Task details ::
Verbatim copy, images excluded: write out each record shown below.
/---
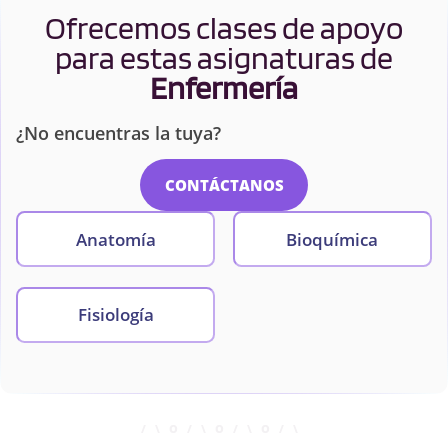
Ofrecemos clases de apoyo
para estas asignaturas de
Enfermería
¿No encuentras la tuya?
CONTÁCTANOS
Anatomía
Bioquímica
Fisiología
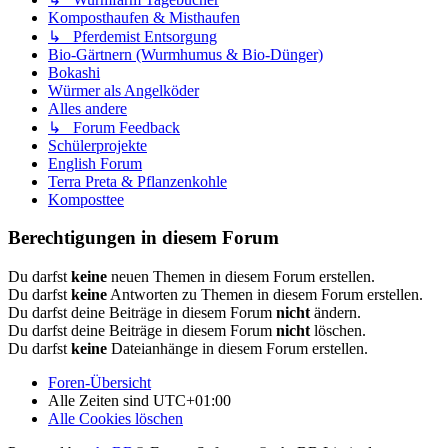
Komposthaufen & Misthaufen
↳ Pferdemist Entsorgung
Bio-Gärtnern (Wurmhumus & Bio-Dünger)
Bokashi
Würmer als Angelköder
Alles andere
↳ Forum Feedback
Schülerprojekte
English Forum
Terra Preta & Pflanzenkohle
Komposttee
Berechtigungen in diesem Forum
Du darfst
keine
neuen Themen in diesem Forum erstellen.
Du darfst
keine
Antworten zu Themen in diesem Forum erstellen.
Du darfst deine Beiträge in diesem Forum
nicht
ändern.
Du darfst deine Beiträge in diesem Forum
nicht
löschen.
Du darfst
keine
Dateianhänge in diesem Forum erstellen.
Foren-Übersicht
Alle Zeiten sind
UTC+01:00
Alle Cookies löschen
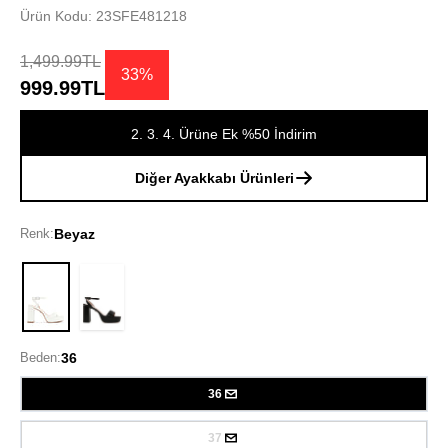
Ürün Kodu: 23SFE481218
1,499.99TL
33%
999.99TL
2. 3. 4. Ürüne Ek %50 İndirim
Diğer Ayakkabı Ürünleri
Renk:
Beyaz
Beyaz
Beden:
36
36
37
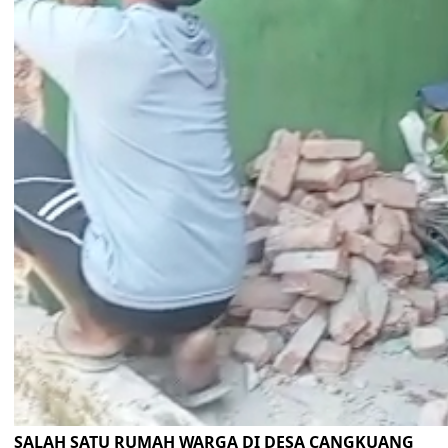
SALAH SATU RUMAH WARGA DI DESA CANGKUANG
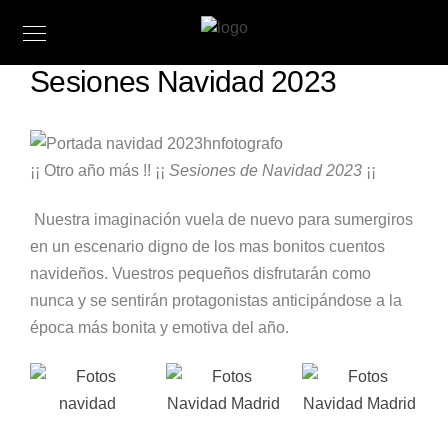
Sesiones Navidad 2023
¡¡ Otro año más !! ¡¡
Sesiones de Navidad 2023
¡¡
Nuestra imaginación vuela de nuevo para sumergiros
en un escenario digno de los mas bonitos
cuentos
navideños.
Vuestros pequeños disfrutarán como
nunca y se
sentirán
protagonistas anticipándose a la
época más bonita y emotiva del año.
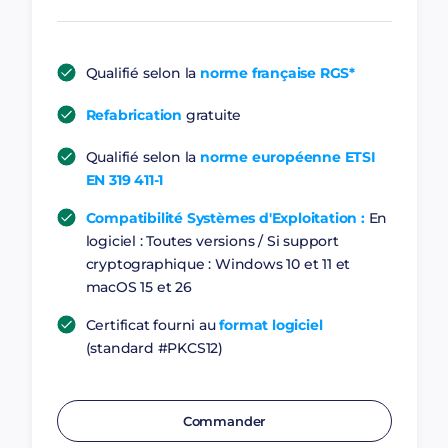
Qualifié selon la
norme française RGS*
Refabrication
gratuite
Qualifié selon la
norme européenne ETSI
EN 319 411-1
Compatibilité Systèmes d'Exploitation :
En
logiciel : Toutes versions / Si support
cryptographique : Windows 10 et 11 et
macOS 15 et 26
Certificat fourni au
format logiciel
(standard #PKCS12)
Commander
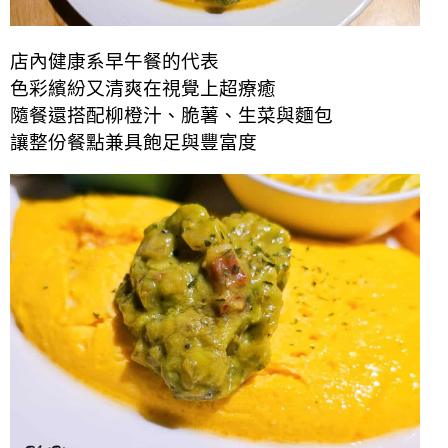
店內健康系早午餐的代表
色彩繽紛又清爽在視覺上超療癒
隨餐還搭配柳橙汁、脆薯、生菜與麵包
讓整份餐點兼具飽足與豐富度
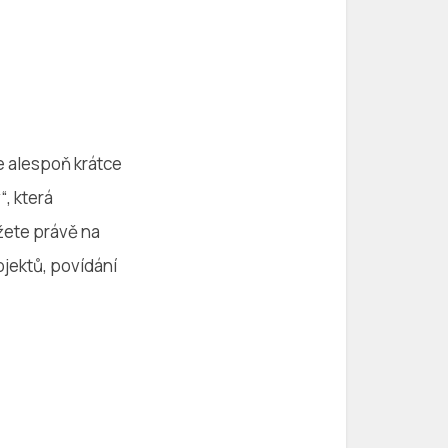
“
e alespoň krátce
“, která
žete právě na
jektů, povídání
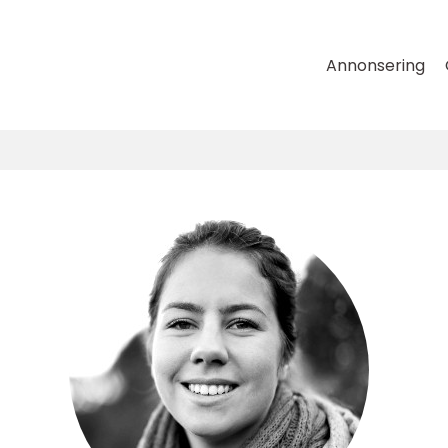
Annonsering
\---
Answer to this problem ::
Ofrecemos clases de apoyo
para estas asignaturas de
Enfermería
¿No encuentras la tuya?
CONTÁCTANOS
Anatomía
Bioquímica
Fisiología
Komposthaufen & Misthaufen
↳ Pferdemist Entsorgung
Bio-Gärtnern (Wurmhumus & Bio-Dünger)
Bokashi
Würmer als Angelköder
Alles andere
↳ Forum Feedback
Schülerprojekte
English Forum
Terra Preta & Pflanzenkohle
Komposttee
Berechtigungen in diesem Forum
Du darfst
keine
neuen Themen in diesem Forum erstellen.
Du darfst
keine
Antworten zu Themen in diesem Forum erstellen.
Du darfst deine Beiträge in diesem Forum
nicht
ändern.
Du darfst deine Beiträge in diesem Forum
nicht
löschen.
Du darfst
keine
Dateianhänge in diesem Forum erstellen.
Foren-Übersicht
Alle Zeiten sind
UTC+01:00
Alle Cookies löschen
Ürün Kodu: 23SFE481218
1,499.99TL
33%
999.99TL
2. 3. 4. Ürüne Ek %50 İndirim
Diğer Ayakkabı Ürünleri
Renk:
Beyaz
Beyaz
Beden:
36
36
37
SALAH SATU RUMAH WARGA DI DESA CANGKUANG
Sesiones Navidad 2023
¡¡ Otro año más !! ¡¡
Sesiones de Navidad 2023
¡¡
Nuestra imaginación vuela de nuevo para sumergiros
en un escenario digno de los mas bonitos
cuentos
navideños.
Vuestros pequeños disfrutarán como
nunca y se
sentirán
protagonistas anticipándose a la
época más bonita y emotiva del año.
Qualifié selon la
norme française RGS*
Refabrication
gratuite
Qualifié selon la
norme européenne ETSI
EN 319 411-1
Compatibilité Systèmes d'Exploitation :
En
logiciel : Toutes versions / Si support
cryptographique : Windows 10 et 11 et
macOS 15 et 26
Certificat fourni au
format logiciel
(standard #PKCS12)
Commander
店內健康系早午餐的代表
色彩繽紛又清爽在視覺上超療癒
隨餐還搭配柳橙汁、脆薯、生菜與麵包
讓整份餐點兼具飽足與豐富度
“
e alespoň krátce
“, která
žete právě na
jektů, povídání
Annonsering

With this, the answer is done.